_What to do_
The reply should hold only the lines from the one with "nevhodnou reklamou" to the one with "doldurulması gerekmektedir.", both ends kept, exactly as they appear below, without any pictures.

[[ Data, beginning ]]

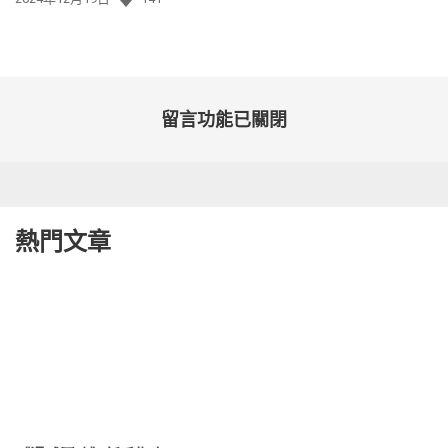
佈
日
期:
留言功能已關閉
熱門文章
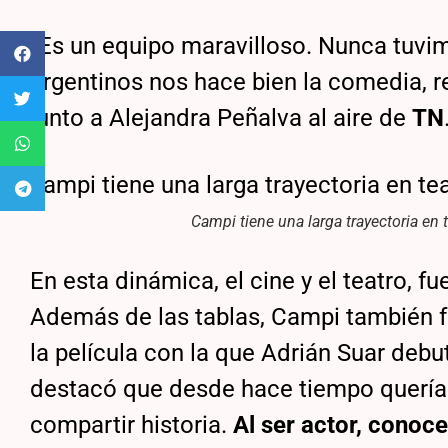
“Es un equipo maravilloso. Nunca tuvim
argentinos nos hace bien la comedia, 
junto a Alejandra Peñalva al aire de
TN
Campi tiene una larga trayectoria en t
En esta dinámica, el cine y el teatro, f
Además de las tablas, Campi también f
la película con la que Adrián Suar debut
destacó que desde hace tiempo quería t
compartir historia.
Al ser actor, conoce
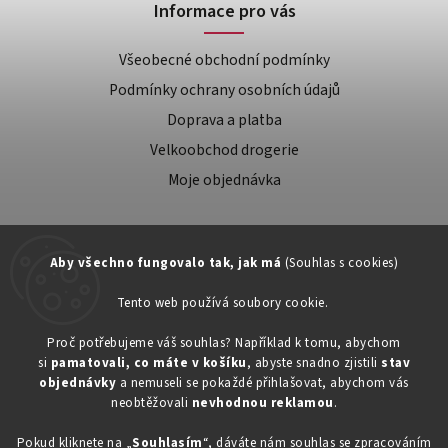
Informace pro vás
Všeobecné obchodní podmínky
Podmínky ochrany osobních údajů
Doprava a platba
Velkoobchod drogerie
Moje objednávka
Aby všechno fungovalo tak, jak má
(Souhlas s cookies)
Tento web používá soubory cookie.
Zákaznická podpora:
Proč potřebujeme váš souhlas? Například k tomu, abychom
si
pamatovali, co máte v košíku
, abyste snadno zjistili
stav
734603917
objednávky
a nemuseli se pokaždé přihlašovat, abychom vás
eshop@toner-rl.cz
neobtěžovali
nevhodnou reklamou
.
Pokud kliknete na „
Souhlasím
“, dáváte nám souhlas se zpracováním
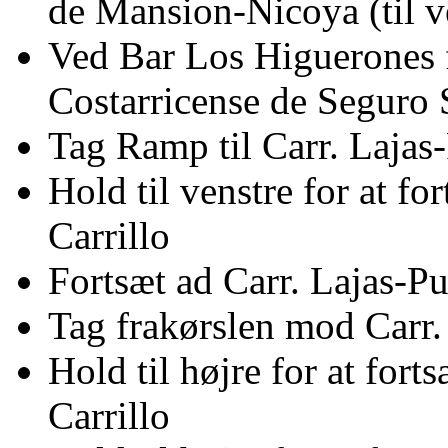
de Mansion-Nicoya (til v
Ved Bar Los Higuerones f
Costarricense de Seguro S
Tag Ramp til Carr. Lajas-
Hold til venstre for at f
Carrillo
Fortsæt ad Carr. Lajas-Pu
Tag frakørslen mod Carr. 
Hold til højre for at for
Carrillo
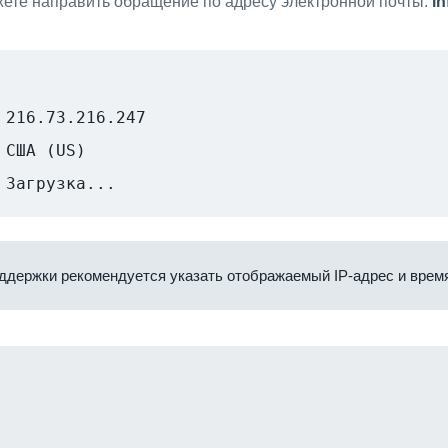
ете направить обращение по адресу электронной почты:
i
216.73.216.247
США (US)
Загрузка...
ддержки рекомендуется указать отображаемый IP-адрес и время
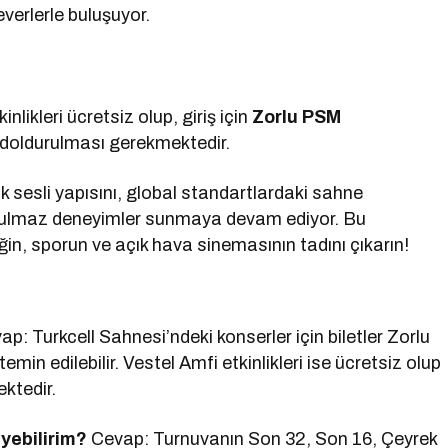
verlerle buluşuyor.
nlikleri ücretsiz olup, giriş için
Zorlu PSM
doldurulması gerekmektedir.
 sesli yapısını, global standartlardaki sahne
unutulmaz deneyimler sunmaya devam ediyor. Bu
n, sporun ve açık hava sinemasının tadını çıkarın!
p: Turkcell Sahnesi’ndeki konserler için biletler Zorlu
emin edilebilir. Vestel Amfi etkinlikleri ise ücretsiz olup
ktedir.
yebilirim?
Cevap: Turnuvanın Son 32, Son 16, Çeyrek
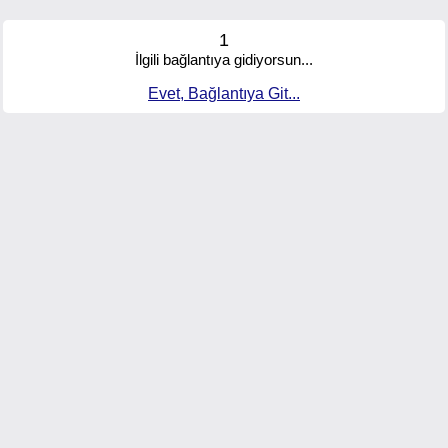
1
İlgili bağlantıya gidiyorsun...
Evet, Bağlantıya Git...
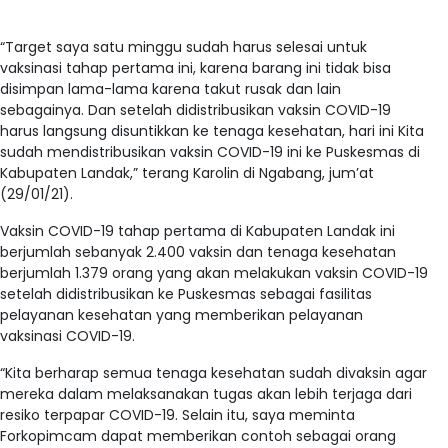
“Target saya satu minggu sudah harus selesai untuk
vaksinasi tahap pertama ini, karena barang ini tidak bisa
disimpan lama-lama karena takut rusak dan lain
sebagainya. Dan setelah didistribusikan vaksin COVID-19
harus langsung disuntikkan ke tenaga kesehatan, hari ini Kita
sudah mendistribusikan vaksin COVID-19 ini ke Puskesmas di
Kabupaten Landak,” terang Karolin di Ngabang, jum’at
(29/01/21).
Vaksin COVID-19 tahap pertama di Kabupaten Landak ini
berjumlah sebanyak 2.400 vaksin dan tenaga kesehatan
berjumlah 1.379 orang yang akan melakukan vaksin COVID-19
setelah didistribusikan ke Puskesmas sebagai fasilitas
pelayanan kesehatan yang memberikan pelayanan
vaksinasi COVID-19.
“Kita berharap semua tenaga kesehatan sudah divaksin agar
mereka dalam melaksanakan tugas akan lebih terjaga dari
resiko terpapar COVID-19. Selain itu, saya meminta
Forkopimcam dapat memberikan contoh sebagai orang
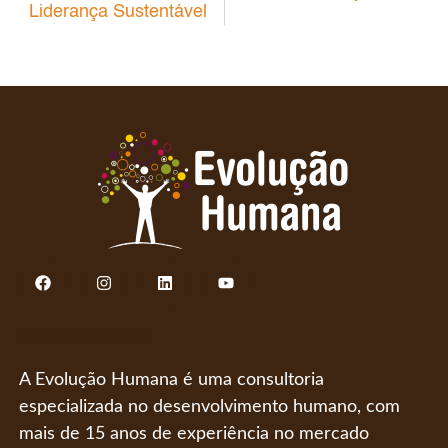
Liderança Sustentável
Quem Somos
A Evolução Humana é uma consultoria
especializada no desenvolvimento humano, com
mais de 15 anos de experiência no mercado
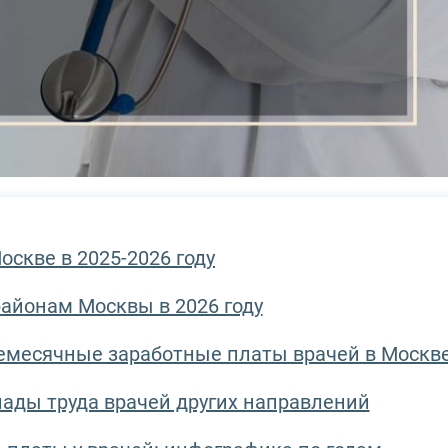
оскве в 2025-2026 году
районам Москвы в 2026 году
емесячные заработные платы врачей в Москв
лады труда врачей других направлений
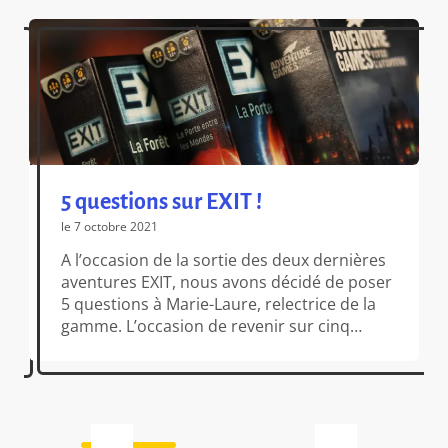
5 questions sur EXIT !
le 7 octobre 2021
A l’occasion de la sortie des deux dernières
aventures EXIT, nous avons décidé de poser
5 questions à Marie-Laure, relectrice de la
gamme. L’occasion de revenir sur cinq
années d’énigmes… et d’entrevoir le futur
de la série ! 1 – Bonjour Marie-Laure ! Cela
fait maintenant 5 ans que les premières
aventures EXIT sont sorties, où en […]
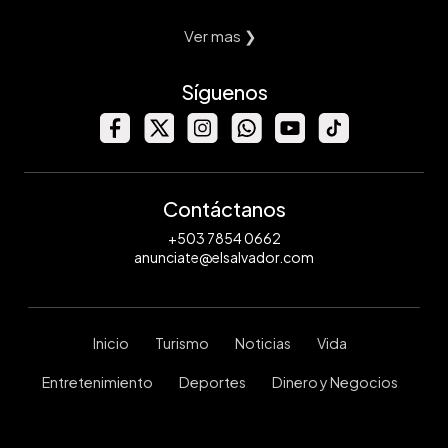
Ver mas ❯
Síguenos
Contáctanos
+503 7854 0662
anunciate@elsalvador.com
Inicio
Turismo
Noticias
Vida
Entretenimiento
Deportes
Dinero y Negocios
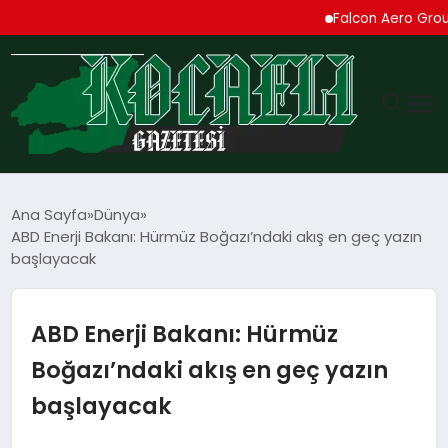
Falcon Aero Group, Kür
GÜNDEM
Ana Sayfa
Dünya
ABD Enerji Bakanı: Hürmüz Boğazı’ndaki akış en geç yazın
TEKNOLOJI
başlayacak
EKONOMI
ABD Enerji Bakanı: Hürmüz
SPOR
Boğazı’ndaki akış en geç yazın
başlayacak
MAGAZIN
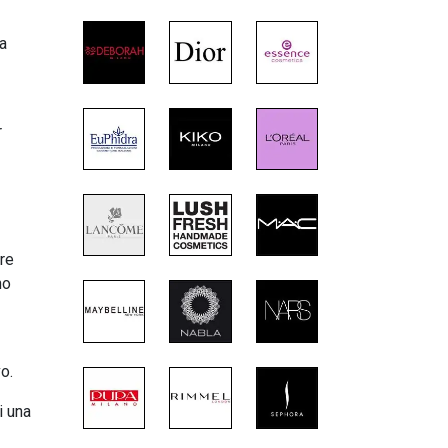
a
r
tre
no
o.
i una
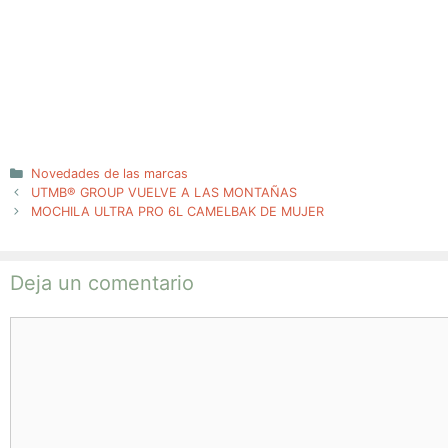
Categorías
Novedades de las marcas
UTMB® GROUP VUELVE A LAS MONTAÑAS
MOCHILA ULTRA PRO 6L CAMELBAK DE MUJER
Deja un comentario
Comentario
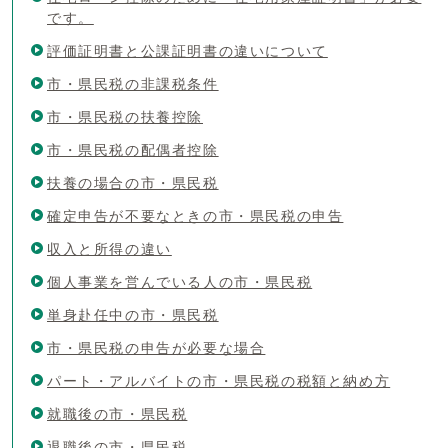
です。
評価証明書と公課証明書の違いについて
市・県民税の非課税条件
市・県民税の扶養控除
市・県民税の配偶者控除
扶養の場合の市・県民税
確定申告が不要なときの市・県民税の申告
収入と所得の違い
個人事業を営んでいる人の市・県民税
単身赴任中の市・県民税
市・県民税の申告が必要な場合
パート・アルバイトの市・県民税の税額と納め方
就職後の市・県民税
退職後の市・県民税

[[ Data, end ]]

_Solved exercise_
nevhodnou reklamou
.
Pokud kliknete na „
Souhlasím
“, dáváte nám souhlas se zpracováním
de Mansion-Nicoya (til v
Ved Bar Los Higuerones f
Costarricense de Seguro S
Tag Ramp til Carr. Lajas-
Hold til venstre for at f
Carrillo
Fortsæt ad Carr. Lajas-Pu
Tag frakørslen mod Carr. 
Hold til højre for at for
Carrillo
ете направить обращение по адресу электронной почты:
i
216.73.216.247
США (US)
Загрузка...
ддержки рекомендуется указать отображаемый IP-адрес и время
verlerle buluşuyor.
nlikleri ücretsiz olup, giriş için
Zorlu PSM
doldurulması gerekmektedir.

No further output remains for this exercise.